Thanks Hooked up, I will definitely be in contact with you soon. I would prefer to go during bow season, but the other two I am going with would like to go rifle at least the first year so I believe it will be a rifle hunt. 

Scott7030 I hear there are some really nice whitetails, I would be going for Mule deer as I can shoot whitetails here in Michigan. But you never know what would happen if a monster whitetail stepped in front of me...


----------



## HookedUp

I love to bow hunt more then anything I haven't gun hunted in many years just kinda lost interest in it. With that being said I would suggest your first year out there with a rifle in your hand not a bow. It's big country to hunt/learn how to hunt it. Learn the land your first year and scout for years to come with a bow. What town are you looking to stay in?


----------



## bucko12pt

We hunt further east from there in NE in both whitetail and Mulie country. My son and friends hunted in that area north of Scottsbluff and they took some great deer there. 

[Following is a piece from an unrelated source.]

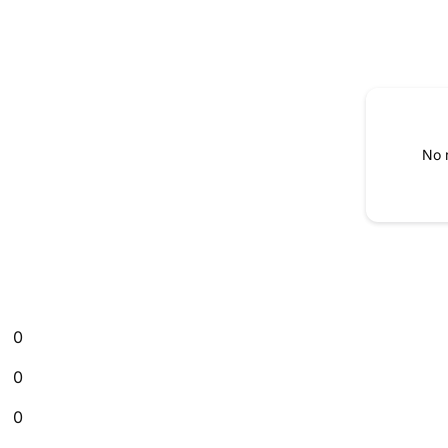
No 
0
0
0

It is CWD country, so you might consider having your deer checked and know and understand the rules about bringing 
the meat back to Michigan. 

Good luck NE has some great trophys.


----------



## scott7030

Here's a whitetail that I shot in northeast Nebraska. Giant 8 point. he scores over 143" almost 7" bases. Hard to let these walk by for a Mulie.


----------



## JeremiahA

scott7030 said:


> I'm heading to Nebraska in 3 weeks. We hunt the northeast side of the state. Deer hunting is awesome, even on state land. We go during rifle season, the tag is over the counter and good for whitetail or mule deer. in the last 6 years no one in my group has shot a mulie, to many giant whitetails get in the way first. I know farther west in Nebraska is a lot better mule deer country.


where in north east nebraska do you go?There’s so little public land here. I just moved here and just need to find somewhere to hunt.


----------